Keywords: Wnt signal transduction, β-catenin destruction complex, Axin, LRP6 signaling complex, PP1

Introduction

Throughout metazoan development, the evolutionarily conserved Wnt signal transduction pathway directs diverse cellular processes, including proliferation, fate determination, differentiation, and survival [1,2]. In adult organisms, Wnt signaling controls stem cell self-renewal and tissue homeostasis [3,4]. Mutations in Wnt pathway components underlie numerous developmental disorders and cancers in humans [1,5]. For example, the vast majority of colorectal carcinomas are triggered by aberrant Wnt pathway activation [6-8]. New small molecule inhibitors that target Wnt pathway components have recently entered pre-clinical studies and phase I clinical trials [9-14]. These promising strategies for targeted therapy against Wnt-dependent diseases highlight the importance of fundamental research that elucidates critical regulatory nodes in Wnt signaling. Herein, we analyze recent studies from the He lab published in Science, as well as studies from the Clevers and Kirschner labs published in Cell and Science, respectively, that provide insight into the initial signaling events triggered by Wnt stimulation [15-17].

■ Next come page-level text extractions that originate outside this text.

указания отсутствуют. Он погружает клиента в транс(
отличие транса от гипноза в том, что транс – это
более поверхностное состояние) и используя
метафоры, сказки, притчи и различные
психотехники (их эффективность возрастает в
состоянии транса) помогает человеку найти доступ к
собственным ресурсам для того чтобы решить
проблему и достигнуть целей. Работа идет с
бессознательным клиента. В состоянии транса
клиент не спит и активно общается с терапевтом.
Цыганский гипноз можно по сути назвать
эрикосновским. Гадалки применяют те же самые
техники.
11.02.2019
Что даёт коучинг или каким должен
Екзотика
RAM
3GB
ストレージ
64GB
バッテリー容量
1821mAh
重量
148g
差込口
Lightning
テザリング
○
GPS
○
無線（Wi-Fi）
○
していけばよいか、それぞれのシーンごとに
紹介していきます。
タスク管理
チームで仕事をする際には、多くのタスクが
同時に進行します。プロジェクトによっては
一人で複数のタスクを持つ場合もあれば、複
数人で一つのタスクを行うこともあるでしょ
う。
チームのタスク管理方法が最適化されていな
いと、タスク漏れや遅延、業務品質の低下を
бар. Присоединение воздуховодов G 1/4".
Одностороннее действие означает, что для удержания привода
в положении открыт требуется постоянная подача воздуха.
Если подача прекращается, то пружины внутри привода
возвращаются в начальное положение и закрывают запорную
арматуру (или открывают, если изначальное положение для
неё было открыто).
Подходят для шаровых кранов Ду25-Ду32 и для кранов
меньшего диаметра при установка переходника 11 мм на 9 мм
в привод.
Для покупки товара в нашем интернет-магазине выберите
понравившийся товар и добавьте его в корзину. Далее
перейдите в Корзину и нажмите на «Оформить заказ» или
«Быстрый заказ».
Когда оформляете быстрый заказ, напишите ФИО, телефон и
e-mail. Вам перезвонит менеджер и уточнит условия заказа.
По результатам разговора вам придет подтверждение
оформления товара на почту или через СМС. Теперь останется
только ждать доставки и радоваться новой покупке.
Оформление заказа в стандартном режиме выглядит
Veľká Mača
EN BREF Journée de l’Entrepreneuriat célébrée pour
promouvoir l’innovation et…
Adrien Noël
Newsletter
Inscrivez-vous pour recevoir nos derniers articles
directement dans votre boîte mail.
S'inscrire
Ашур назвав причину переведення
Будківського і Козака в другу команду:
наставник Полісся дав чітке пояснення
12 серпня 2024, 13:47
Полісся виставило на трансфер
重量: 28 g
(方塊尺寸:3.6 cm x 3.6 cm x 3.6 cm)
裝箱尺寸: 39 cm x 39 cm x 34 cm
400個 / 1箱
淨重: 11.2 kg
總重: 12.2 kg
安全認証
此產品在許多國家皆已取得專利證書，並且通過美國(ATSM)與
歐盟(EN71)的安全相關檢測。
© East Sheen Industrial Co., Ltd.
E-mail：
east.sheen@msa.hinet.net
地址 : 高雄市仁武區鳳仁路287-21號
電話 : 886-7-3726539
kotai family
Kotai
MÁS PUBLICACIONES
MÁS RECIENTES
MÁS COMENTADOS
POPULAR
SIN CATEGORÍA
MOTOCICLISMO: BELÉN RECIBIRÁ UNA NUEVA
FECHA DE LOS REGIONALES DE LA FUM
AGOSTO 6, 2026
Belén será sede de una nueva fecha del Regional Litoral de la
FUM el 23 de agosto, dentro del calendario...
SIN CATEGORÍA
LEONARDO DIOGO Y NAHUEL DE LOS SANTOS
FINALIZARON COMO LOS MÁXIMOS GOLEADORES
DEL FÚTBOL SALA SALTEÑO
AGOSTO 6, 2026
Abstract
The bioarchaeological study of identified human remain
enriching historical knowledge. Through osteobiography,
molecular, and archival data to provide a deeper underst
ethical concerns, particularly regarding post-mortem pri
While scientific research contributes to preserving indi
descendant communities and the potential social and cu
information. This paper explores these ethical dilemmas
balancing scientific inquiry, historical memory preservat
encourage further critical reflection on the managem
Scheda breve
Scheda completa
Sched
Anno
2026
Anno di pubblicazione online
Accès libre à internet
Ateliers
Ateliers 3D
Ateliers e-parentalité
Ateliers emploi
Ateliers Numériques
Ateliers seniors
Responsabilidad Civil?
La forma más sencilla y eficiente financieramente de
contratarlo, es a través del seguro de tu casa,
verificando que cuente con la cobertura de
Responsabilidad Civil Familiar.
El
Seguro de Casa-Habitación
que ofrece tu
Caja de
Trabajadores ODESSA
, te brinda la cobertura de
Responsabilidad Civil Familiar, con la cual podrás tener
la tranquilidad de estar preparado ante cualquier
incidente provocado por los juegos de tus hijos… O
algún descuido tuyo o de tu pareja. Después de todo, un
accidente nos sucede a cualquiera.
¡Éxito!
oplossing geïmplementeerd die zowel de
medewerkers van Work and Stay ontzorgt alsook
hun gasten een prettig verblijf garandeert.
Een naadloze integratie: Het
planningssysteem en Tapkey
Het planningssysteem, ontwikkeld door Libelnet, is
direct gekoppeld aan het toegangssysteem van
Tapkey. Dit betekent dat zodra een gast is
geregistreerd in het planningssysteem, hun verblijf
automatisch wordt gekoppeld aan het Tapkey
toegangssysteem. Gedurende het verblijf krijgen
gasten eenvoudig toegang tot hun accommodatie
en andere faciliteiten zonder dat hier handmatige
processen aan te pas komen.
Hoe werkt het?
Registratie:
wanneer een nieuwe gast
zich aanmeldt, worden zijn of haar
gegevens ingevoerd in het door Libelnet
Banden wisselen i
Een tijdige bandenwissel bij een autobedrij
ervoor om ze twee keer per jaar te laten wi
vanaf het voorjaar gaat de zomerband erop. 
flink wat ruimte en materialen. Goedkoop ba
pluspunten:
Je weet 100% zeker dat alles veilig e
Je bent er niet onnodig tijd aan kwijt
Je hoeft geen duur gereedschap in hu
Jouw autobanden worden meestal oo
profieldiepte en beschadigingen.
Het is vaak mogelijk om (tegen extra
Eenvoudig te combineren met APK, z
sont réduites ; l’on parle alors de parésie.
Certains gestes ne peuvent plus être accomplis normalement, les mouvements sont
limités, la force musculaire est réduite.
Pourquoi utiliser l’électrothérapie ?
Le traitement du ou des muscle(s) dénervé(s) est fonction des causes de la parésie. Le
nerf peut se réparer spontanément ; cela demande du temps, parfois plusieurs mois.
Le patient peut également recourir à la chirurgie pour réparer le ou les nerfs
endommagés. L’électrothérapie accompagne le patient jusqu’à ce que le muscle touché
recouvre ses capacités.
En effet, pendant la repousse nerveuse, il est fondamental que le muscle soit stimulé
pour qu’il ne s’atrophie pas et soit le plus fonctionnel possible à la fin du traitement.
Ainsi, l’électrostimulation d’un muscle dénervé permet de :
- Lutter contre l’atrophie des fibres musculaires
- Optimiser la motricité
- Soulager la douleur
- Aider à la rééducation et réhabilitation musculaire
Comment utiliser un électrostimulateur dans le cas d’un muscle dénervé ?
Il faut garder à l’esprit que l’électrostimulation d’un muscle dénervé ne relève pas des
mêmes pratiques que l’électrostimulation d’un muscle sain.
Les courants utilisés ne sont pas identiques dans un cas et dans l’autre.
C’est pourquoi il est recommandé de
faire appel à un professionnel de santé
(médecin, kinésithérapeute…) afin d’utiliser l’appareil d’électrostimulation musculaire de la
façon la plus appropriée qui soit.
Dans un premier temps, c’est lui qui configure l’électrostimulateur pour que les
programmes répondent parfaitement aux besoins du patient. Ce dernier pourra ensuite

A tale of two complexes: “Destruction” and “LRP6 Signaling”

Levels of β-catenin, the key transcriptional co-factor in the canonical Wnt pathway, are tightly controlled within cells [1,2]. Excess β-catenin leads to constitutive pathway activation in the absence of the Wnt ligand. Conversely, insufficient levels of β-catenin impede the response to Wnt stimulation and also disrupt the second essential role of β-catenin in the formation and maintenance of adherens junctions, which are crucial for epithelial tissue integrity [18-21]. β-catenin protein synthesis is constant under physiological conditions in most cellular systems. In order to maintain steady-state levels, β-catenin is targeted for proteolysis by a dedicated cytoplasmic “β-catenin destruction complex” (or simply “destruction complex”) composed of multiple proteins, including two tumor suppressors, Axin and Adenomatous polyposis coli (APC), and two enzymes, casein kinase 1α (CK1α) and glycogen synthase kinase 3 (GSK3) (Figure 1A). Following sequential phosphorylation by CK1α and GSK3, β-catenin is targeted for ubiquitination by the F-box E3 ubiquitin ligase β-TrCP, with subsequent proteasomal degradation [22-25]. Axin, which has distinct binding sites for APC, GSK3, CK1α, and β-catenin, catalyzes this reaction by providing an essential scaffold for destruction complex assembly [26-29].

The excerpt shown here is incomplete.